**YOUR ASSIGNMENT**
The entries are to be duplicated exactly, though any picture in them must be omitted.

==== TASK MATERIAL ====

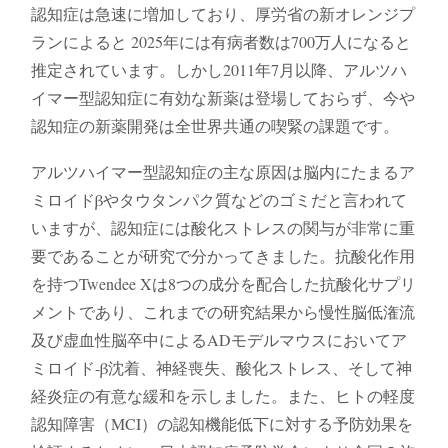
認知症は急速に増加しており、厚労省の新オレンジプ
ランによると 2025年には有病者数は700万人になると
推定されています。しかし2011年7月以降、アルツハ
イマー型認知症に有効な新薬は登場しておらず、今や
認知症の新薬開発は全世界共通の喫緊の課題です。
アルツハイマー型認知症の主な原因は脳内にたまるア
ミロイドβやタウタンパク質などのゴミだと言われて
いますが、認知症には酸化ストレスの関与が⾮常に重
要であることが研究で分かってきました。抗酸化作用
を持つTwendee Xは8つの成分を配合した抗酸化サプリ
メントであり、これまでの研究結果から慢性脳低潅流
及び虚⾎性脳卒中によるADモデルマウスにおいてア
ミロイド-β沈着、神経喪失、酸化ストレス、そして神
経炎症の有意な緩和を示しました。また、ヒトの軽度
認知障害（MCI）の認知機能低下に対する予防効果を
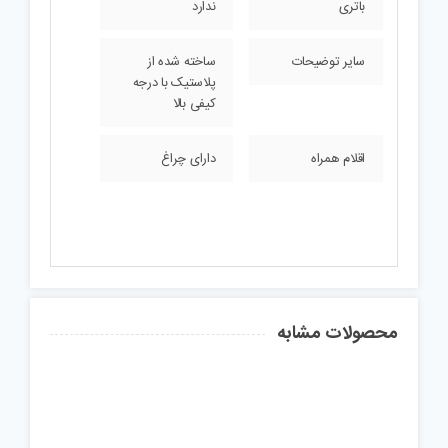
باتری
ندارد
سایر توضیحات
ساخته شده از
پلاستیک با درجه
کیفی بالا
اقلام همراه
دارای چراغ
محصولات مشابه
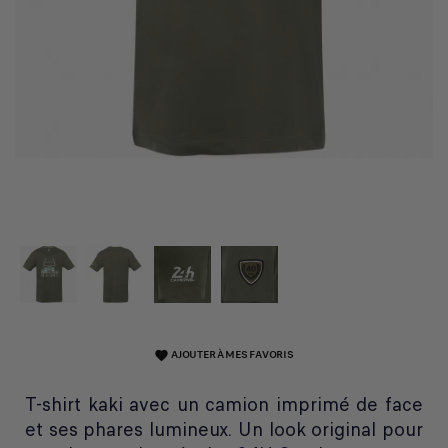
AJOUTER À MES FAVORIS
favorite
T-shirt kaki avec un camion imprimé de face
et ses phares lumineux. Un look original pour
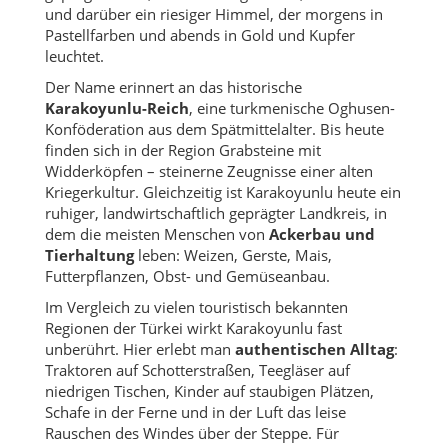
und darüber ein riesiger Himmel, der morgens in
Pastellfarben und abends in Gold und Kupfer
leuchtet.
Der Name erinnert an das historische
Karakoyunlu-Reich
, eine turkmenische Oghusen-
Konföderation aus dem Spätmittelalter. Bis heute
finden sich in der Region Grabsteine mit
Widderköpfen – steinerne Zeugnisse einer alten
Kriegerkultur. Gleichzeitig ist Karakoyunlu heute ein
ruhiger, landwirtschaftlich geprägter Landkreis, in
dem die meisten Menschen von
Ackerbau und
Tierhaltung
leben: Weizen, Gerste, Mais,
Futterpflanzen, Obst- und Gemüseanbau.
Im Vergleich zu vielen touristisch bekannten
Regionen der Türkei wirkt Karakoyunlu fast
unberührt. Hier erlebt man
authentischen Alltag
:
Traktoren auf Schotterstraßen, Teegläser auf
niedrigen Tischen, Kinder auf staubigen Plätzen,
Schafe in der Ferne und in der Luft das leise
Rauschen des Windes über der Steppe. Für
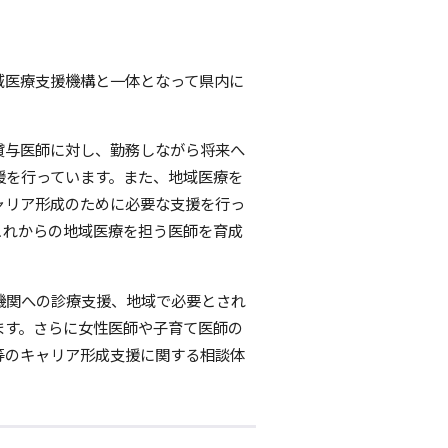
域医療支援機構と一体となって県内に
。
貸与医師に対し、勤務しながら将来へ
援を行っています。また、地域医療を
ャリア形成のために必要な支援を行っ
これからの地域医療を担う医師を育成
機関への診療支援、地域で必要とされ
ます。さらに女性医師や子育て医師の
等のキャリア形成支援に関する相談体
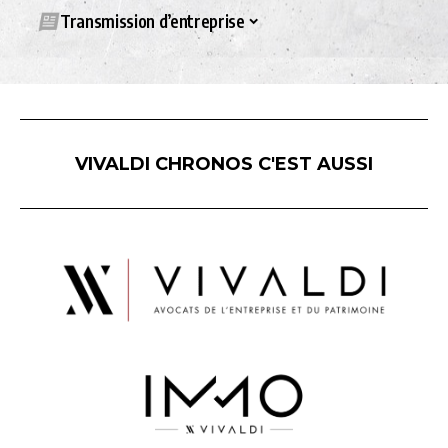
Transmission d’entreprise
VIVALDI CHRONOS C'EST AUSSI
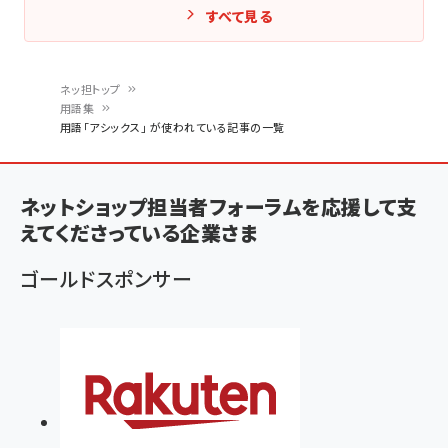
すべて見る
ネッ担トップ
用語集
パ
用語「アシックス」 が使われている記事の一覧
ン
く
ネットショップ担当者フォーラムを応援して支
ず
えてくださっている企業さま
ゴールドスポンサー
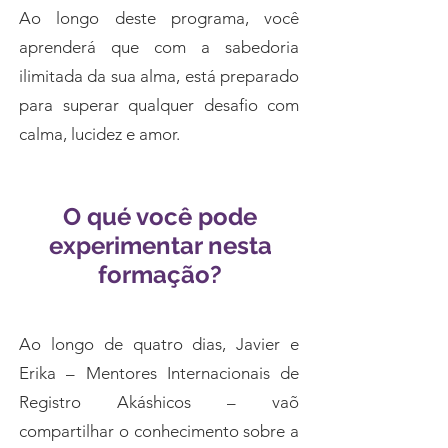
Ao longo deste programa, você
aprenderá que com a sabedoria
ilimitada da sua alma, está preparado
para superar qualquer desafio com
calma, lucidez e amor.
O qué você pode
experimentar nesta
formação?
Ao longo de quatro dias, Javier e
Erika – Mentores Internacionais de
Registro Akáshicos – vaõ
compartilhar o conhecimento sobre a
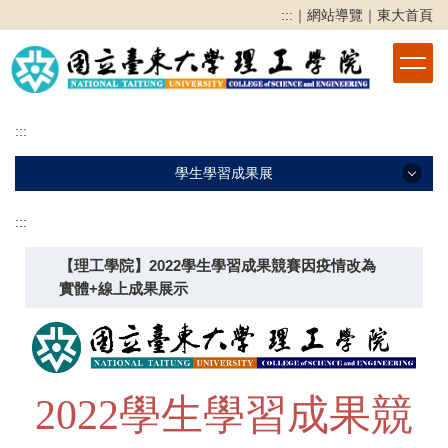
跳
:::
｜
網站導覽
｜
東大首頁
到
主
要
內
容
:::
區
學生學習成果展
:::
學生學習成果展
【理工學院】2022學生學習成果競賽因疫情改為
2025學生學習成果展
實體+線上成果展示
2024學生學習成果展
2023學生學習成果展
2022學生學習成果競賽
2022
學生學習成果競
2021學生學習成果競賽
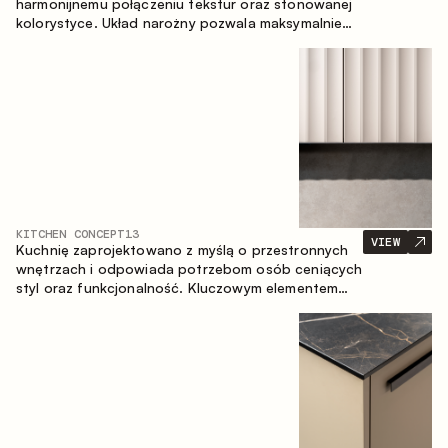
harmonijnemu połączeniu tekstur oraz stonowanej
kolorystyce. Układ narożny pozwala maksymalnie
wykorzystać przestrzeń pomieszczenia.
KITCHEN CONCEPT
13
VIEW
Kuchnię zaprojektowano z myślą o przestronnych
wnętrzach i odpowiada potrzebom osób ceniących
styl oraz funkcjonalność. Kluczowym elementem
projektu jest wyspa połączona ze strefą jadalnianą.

====

**RESULT OF THIS EXERCISE**
認知症は急速に増加しており、厚労省の新オレンジプ
ランによると 2025年には有病者数は700万人になると
推定されています。しかし2011年7月以降、アルツハ
イマー型認知症に有効な新薬は登場しておらず、今や
認知症の新薬開発は全世界共通の喫緊の課題です。
アルツハイマー型認知症の主な原因は脳内にたまるア
ミロイドβやタウタンパク質などのゴミだと言われて
いますが、認知症には酸化ストレスの関与が⾮常に重
要であることが研究で分かってきました。抗酸化作用
を持つTwendee Xは8つの成分を配合した抗酸化サプリ
メントであり、これまでの研究結果から慢性脳低潅流
及び虚⾎性脳卒中によるADモデルマウスにおいてア
ミロイド-β沈着、神経喪失、酸化ストレス、そして神
経炎症の有意な緩和を示しました。また、ヒトの軽度
認知障害（MCI）の認知機能低下に対する予防効果を
باتری
ندارد
سایر توضیحات
ساخته شده از
پلاستیک با درجه
کیفی بالا
اقلام همراه
دارای چراغ
محصولات مشابه
AJOUTER À MES FAVORIS
favorite
T-shirt kaki avec un camion imprimé de face
et ses phares lumineux. Un look original pour
und darüber ein riesiger Himmel, der morgens in
Pastellfarben und abends in Gold und Kupfer
leuchtet.
Der Name erinnert an das historische
Karakoyunlu-Reich
, eine turkmenische Oghusen-
Konföderation aus dem Spätmittelalter. Bis heute
finden sich in der Region Grabsteine mit
Widderköpfen – steinerne Zeugnisse einer alten
Kriegerkultur. Gleichzeitig ist Karakoyunlu heute ein
ruhiger, landwirtschaftlich geprägter Landkreis, in
dem die meisten Menschen von
Ackerbau und
Tierhaltung
leben: Weizen, Gerste, Mais,
Futterpflanzen, Obst- und Gemüseanbau.
Im Vergleich zu vielen touristisch bekannten
Regionen der Türkei wirkt Karakoyunlu fast
unberührt. Hier erlebt man
authentischen Alltag
:
Traktoren auf Schotterstraßen, Teegläser auf
niedrigen Tischen, Kinder auf staubigen Plätzen,
Schafe in der Ferne und in der Luft das leise
Rauschen des Windes über der Steppe. Für
域医療支援機構と一体となって県内に
。
貸与医師に対し、勤務しながら将来へ
援を行っています。また、地域医療を
ャリア形成のために必要な支援を行っ
これからの地域医療を担う医師を育成
機関への診療支援、地域で必要とされ
ます。さらに女性医師や子育て医師の
等のキャリア形成支援に関する相談体
Transmission d’entreprise
VIVALDI CHRONOS C'EST AUSSI
すべて見る
ネッ担トップ
用語集
パ
用語「アシックス」 が使われている記事の一覧
ン
く
ネットショップ担当者フォーラムを応援して支
ず
えてくださっている企業さま
ゴールドスポンサー
Ao longo deste programa, você
aprenderá que com a sabedoria
ilimitada da sua alma, está preparado
para superar qualquer desafio com
calma, lucidez e amor.
O qué você pode
experimentar nesta
formação?
Ao longo de quatro dias, Javier e
Erika – Mentores Internacionais de
Registro Akáshicos – vaõ
compartilhar o conhecimento sobre a
跳
:::
｜
網站導覽
｜
東大首頁
到
主
要
內
容
:::
區
學生學習成果展
:::
學生學習成果展
【理工學院】2022學生學習成果競賽因疫情改為
2025學生學習成果展
實體+線上成果展示
2024學生學習成果展
2023學生學習成果展
2022學生學習成果競賽
2022
學生學習成果競
2021學生學習成果競賽
harmonijnemu połączeniu tekstur oraz stonowanej
kolorystyce. Układ narożny pozwala maksymalnie
wykorzystać przestrzeń pomieszczenia.
KITCHEN CONCEPT
13
VIEW
Kuchnię zaprojektowano z myślą o przestronnych
wnętrzach i odpowiada potrzebom osób ceniących
styl oraz funkcjonalność. Kluczowym elementem
projektu jest wyspa połączona ze strefą jadalnianą.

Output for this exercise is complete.